==== Provided data

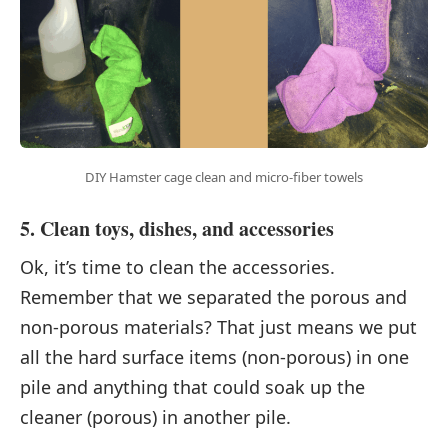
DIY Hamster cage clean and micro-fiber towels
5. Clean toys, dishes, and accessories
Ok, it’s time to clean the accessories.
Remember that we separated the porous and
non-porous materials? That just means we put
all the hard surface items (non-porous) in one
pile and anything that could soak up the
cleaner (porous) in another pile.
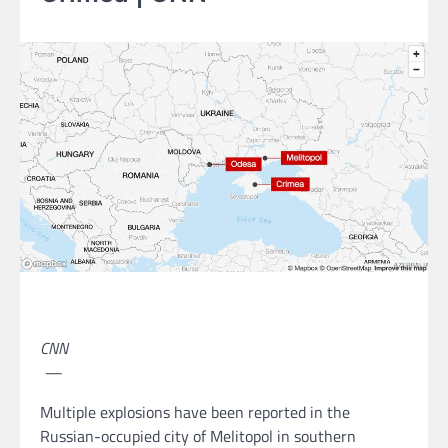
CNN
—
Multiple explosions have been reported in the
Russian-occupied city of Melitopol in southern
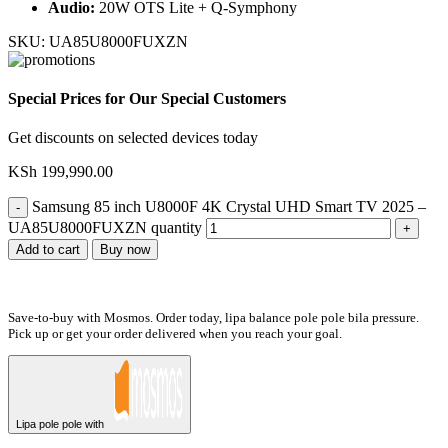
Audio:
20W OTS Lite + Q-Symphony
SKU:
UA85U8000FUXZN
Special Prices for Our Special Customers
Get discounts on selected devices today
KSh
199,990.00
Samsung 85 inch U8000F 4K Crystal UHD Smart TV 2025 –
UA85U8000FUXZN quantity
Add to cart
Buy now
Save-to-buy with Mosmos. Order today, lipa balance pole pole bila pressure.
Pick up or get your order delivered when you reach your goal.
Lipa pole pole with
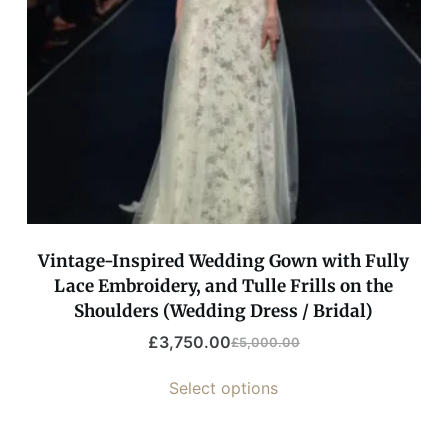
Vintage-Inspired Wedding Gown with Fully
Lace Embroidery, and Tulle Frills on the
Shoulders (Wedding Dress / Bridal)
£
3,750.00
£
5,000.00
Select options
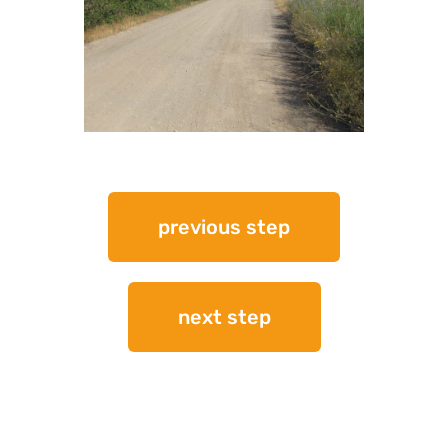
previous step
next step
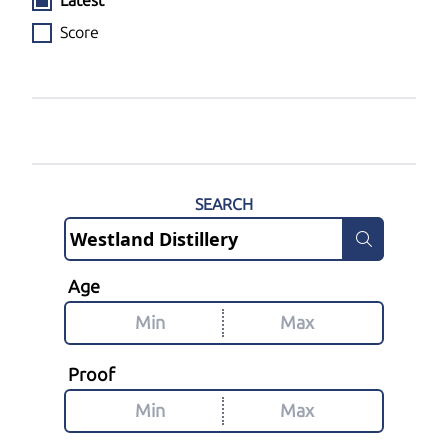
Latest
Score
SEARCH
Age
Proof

========

Task instructions:
Return every record exactly, without the pictures.

The completed task:
DIY Hamster cage clean and micro-fiber towels
5. Clean toys, dishes, and accessories
Ok, it’s time to clean the accessories.
Remember that we separated the porous and
non-porous materials? That just means we put
all the hard surface items (non-porous) in one
pile and anything that could soak up the
cleaner (porous) in another pile.
CNN
—
Multiple explosions have been reported in the
Russian-occupied city of Melitopol in southern
Audio:
20W OTS Lite + Q-Symphony
SKU:
UA85U8000FUXZN
Special Prices for Our Special Customers
Get discounts on selected devices today
KSh
199,990.00
Samsung 85 inch U8000F 4K Crystal UHD Smart TV 2025 –
UA85U8000FUXZN quantity
Add to cart
Buy now
Save-to-buy with Mosmos. Order today, lipa balance pole pole bila pressure.
Pick up or get your order delivered when you reach your goal.
Lipa pole pole with
Vintage-Inspired Wedding Gown with Fully
Lace Embroidery, and Tulle Frills on the
Shoulders (Wedding Dress / Bridal)
£
3,750.00
£
5,000.00
Select options
previous step
next step
Latest
Score
SEARCH
Age
Proof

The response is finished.